Often we want to take data that we have, marry it up with data that's publicly available--could be big genomic data sets--look at all of that collectively, and then extract value from that. So they're very bursty. They really peak. It's a lot of data, and then you're done. And sometimes there's testing hypotheses that are wrong, so you do a lot of work, you learn, but that's not something you want to propagate and move forward or do more with. But on the scientific side, it's a lot of modeling, it's a lot of simulation, and it's very large data sets that you have to do that with. One of the problems is moving that data back and forth, and it's not something we have a simple solution for yet.

InformationWeek: What about lock-in? What are you doing to ensure that you don't get yourself into a situation that you can't get out of?

Heim: [After Meadows addresses technical and strategic aspects of avoiding lock-in.] I think the attractiveness in the model is the time to value.We're always concerned about lock in and exit strategies, but we need to stand on the other side of that and talk about the time to value, and what's the value that's generated by getting in there early and leveraging the model. We don't like lock in, but it's no different than I'm not going to move off of my SAP implementation tomorrow either because I don't like some change that they make. That can be overplayed. I think you can be very conservative in approach, and play a lot of defense. And we're lucky, we're blessed with a good use case on the discovery side, but time to value and leveraging the model, and running fast, and playing offense are equally important.

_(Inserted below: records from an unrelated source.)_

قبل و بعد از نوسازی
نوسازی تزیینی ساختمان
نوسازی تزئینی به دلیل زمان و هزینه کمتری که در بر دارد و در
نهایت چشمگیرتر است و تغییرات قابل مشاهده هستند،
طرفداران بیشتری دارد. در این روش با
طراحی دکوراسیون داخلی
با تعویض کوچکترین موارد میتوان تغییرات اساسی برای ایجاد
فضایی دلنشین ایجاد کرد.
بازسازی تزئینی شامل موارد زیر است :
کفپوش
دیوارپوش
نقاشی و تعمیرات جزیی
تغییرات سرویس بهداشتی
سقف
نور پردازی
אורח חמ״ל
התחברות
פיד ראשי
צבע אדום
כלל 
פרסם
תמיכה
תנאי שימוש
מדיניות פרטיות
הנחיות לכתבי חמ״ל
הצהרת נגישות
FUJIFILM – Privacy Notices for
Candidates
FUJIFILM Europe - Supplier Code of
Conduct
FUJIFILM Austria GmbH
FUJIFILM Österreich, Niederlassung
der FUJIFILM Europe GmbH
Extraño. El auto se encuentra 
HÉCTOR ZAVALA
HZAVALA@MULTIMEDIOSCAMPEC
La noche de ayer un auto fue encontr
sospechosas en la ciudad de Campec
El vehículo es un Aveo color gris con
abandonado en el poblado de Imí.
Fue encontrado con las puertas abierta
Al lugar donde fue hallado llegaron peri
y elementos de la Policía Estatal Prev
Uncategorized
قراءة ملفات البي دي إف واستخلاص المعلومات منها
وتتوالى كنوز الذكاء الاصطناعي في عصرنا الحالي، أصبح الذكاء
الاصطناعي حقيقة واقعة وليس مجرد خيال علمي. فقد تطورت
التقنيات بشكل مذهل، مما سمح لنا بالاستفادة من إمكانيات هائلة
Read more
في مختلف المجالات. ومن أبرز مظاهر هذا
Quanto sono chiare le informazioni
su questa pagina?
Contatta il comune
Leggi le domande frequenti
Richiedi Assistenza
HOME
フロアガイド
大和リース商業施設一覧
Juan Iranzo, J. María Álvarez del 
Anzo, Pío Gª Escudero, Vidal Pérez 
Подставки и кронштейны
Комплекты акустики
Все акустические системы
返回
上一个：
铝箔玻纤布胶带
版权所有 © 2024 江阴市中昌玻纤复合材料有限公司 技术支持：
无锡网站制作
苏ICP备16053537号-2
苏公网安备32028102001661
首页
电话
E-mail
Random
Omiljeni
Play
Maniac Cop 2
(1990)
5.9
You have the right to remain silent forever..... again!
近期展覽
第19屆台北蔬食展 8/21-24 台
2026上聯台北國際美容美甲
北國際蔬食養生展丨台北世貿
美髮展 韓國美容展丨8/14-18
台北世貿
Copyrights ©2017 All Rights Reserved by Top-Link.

InformationWeek: Do you have anything you can share where a cloud service enabled Eli Lilly to get something done more quickly?

Heim: I would come back to almost any of these scientific examples that we're generating. We've had cases where it's taken six to eight weeks to get a service up that was really needed when it was requested, and simply by having these capabilities and use cases in place now we've been able to go much more rapidly. Rather than six or eight weeks, we're talking days. Guys can spin these things up in minutes, and the cost is trivial in many cases, for the work that they're doing.

For us, it's pipeline, pipeline, pipeline. Anything we can do to further our knowledge, get products into the pipeline, and develop those more quickly, is crucial to us. It's hard to underestimate the value of letting scientists work at their own pace.